🤖 AI Summary
This paper investigates the necessary conditions under which unobserved covariates induce significance reversal—i.e., render a previously insignificant regression coefficient statistically significant. Through analytical derivation and algebraic decomposition of the t-statistic, it rigorously characterizes the dual impact of covariates on both point estimates and standard errors. The analysis shows that merely reducing the standard error is insufficient for reversal; instead, the covariate must simultaneously shift the point estimate and introduce systematic bias. The paper derives, for the first time, closed-form lower bounds on the minimum correlations required among the covariate, outcome, and treatment variable. It formally proves that “pure variance compression” cannot reverse significance.

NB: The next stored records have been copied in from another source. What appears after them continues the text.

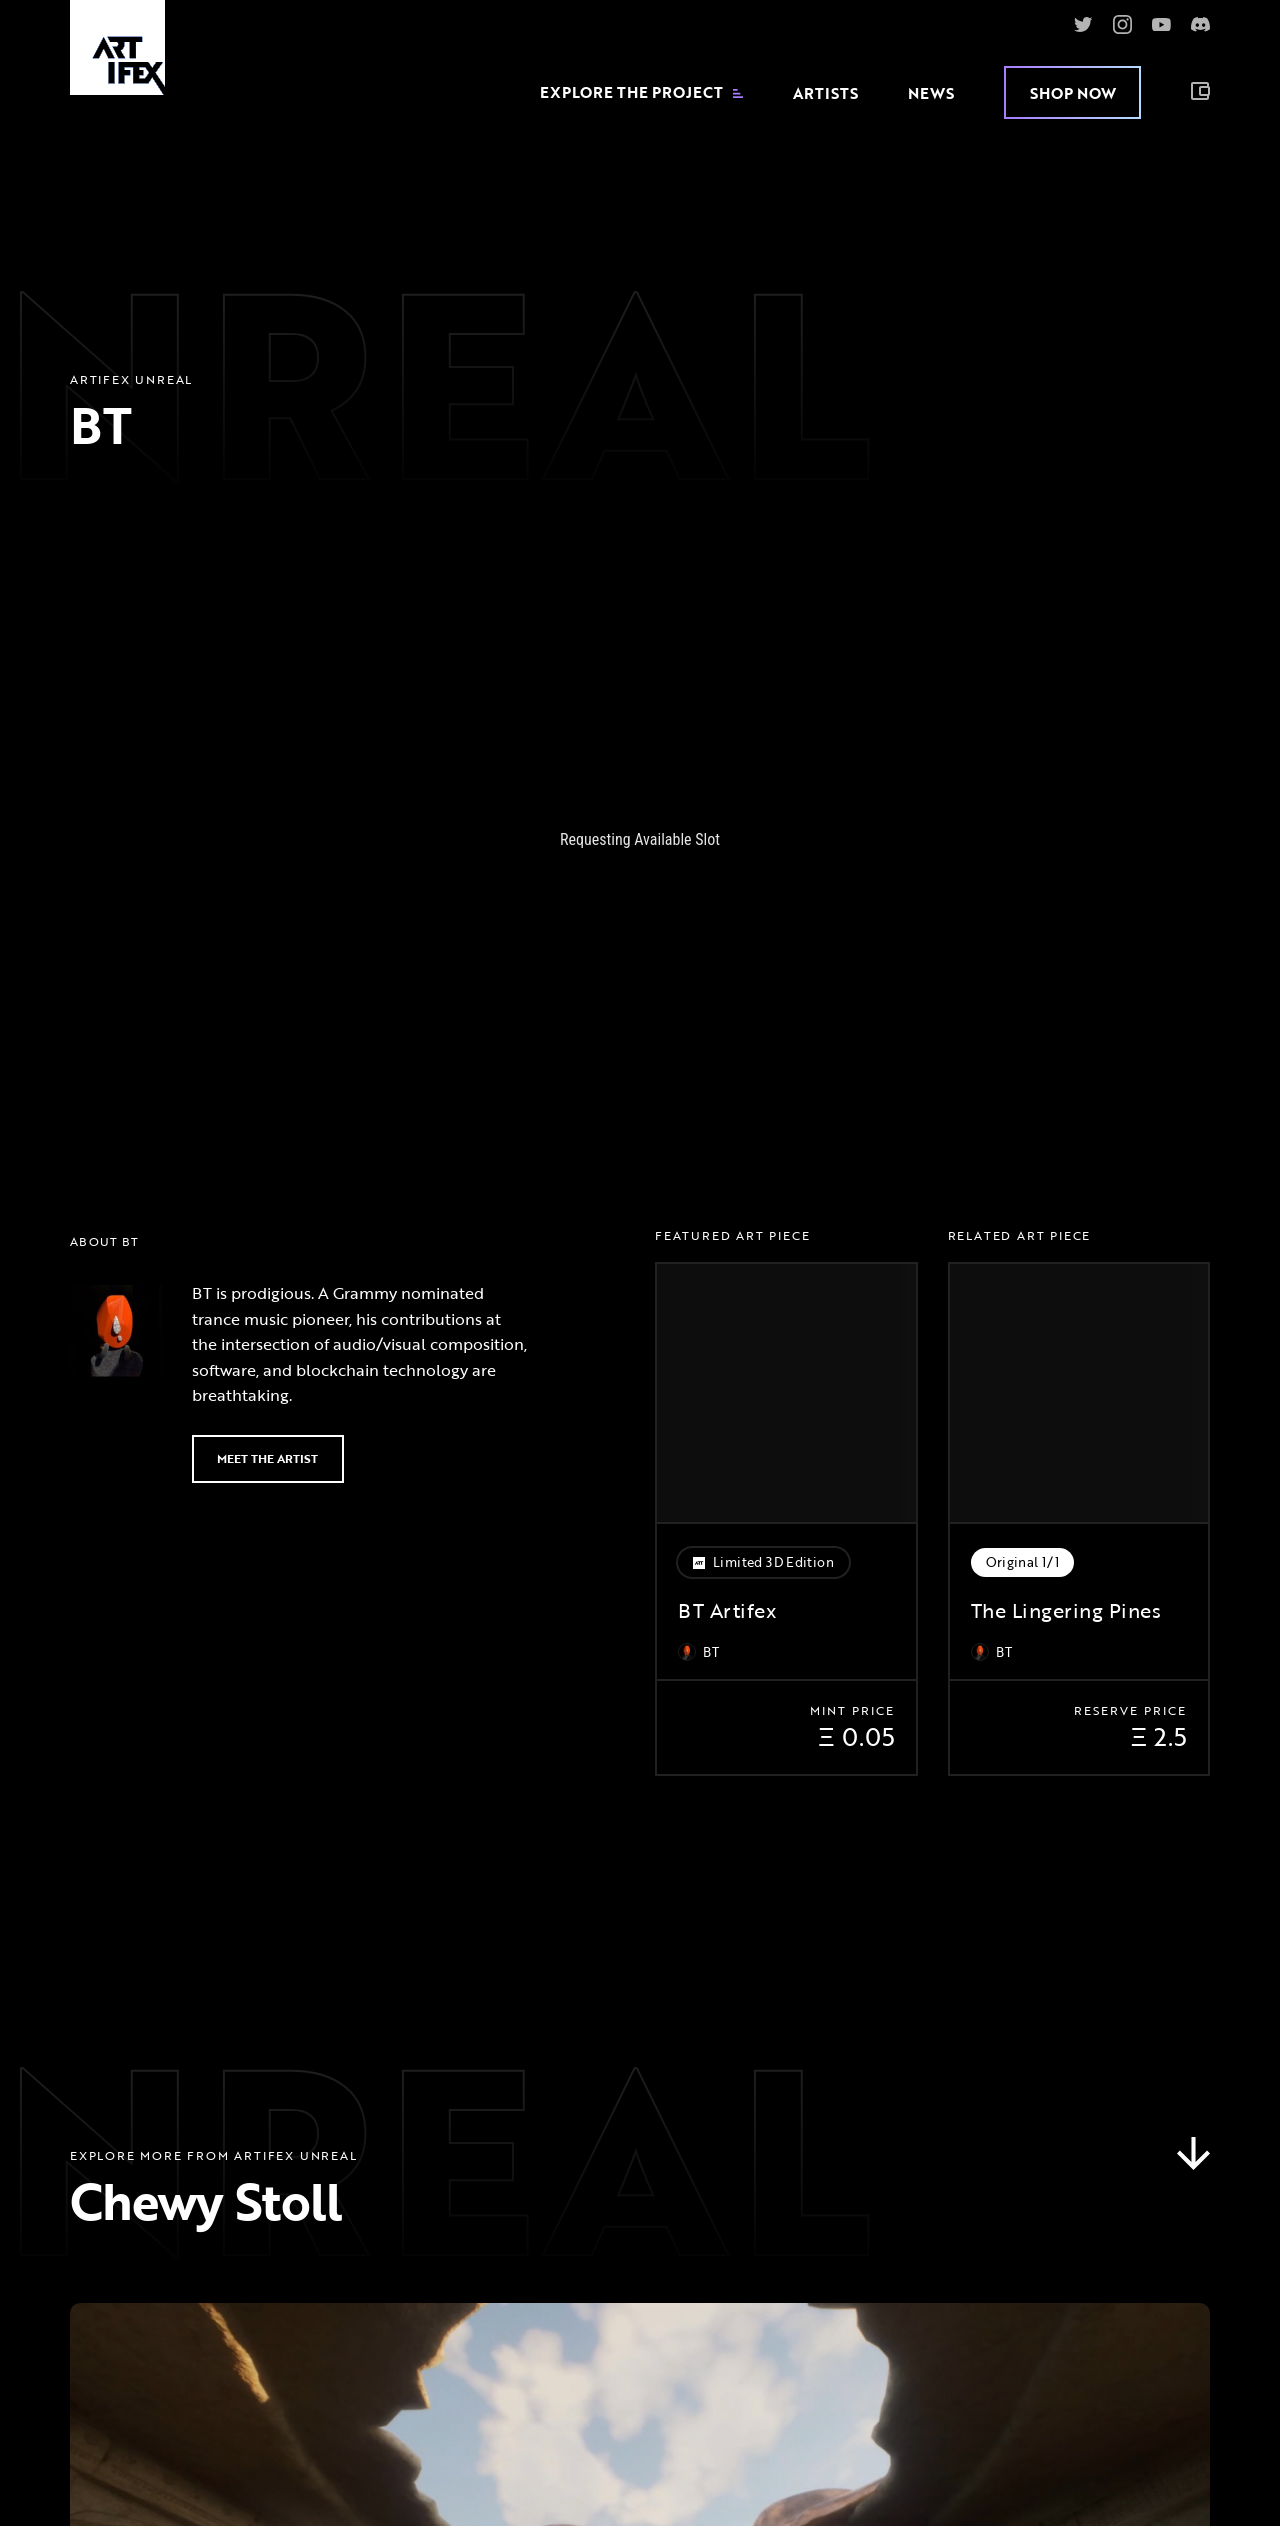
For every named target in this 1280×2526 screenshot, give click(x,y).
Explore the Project (641, 92)
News (931, 93)
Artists (825, 93)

Moreover, it establishes theoretical limits on p-value manipulation and provides a unified algebraic framework explaining common empirical phenomena—such as sign flips or significance reversals—in regression analyses.
📝 Abstract
We study conditions under which the addition of variables to a regression equation can turn a previously statistically insignificant result into a significant one. Specifically, we characterize the minimum strength of association required for these variables--both with the dependent and independent variables, or with the dependent variable alone--to elevate the observed t-statistic above a specified significance threshold. Interestingly, we show that it is considerably difficult to overturn a statistically insignificant result solely by reducing the standard error. Instead, included variables must also alter the point estimate to achieve such reversals in practice. Our results can be used for sensitivity analysis and for bounding the extent of p-hacking, and may also offer algebraic explanations for patterns of reversals seen in empirical research, such as those documented by Lenz and Sahn (2021).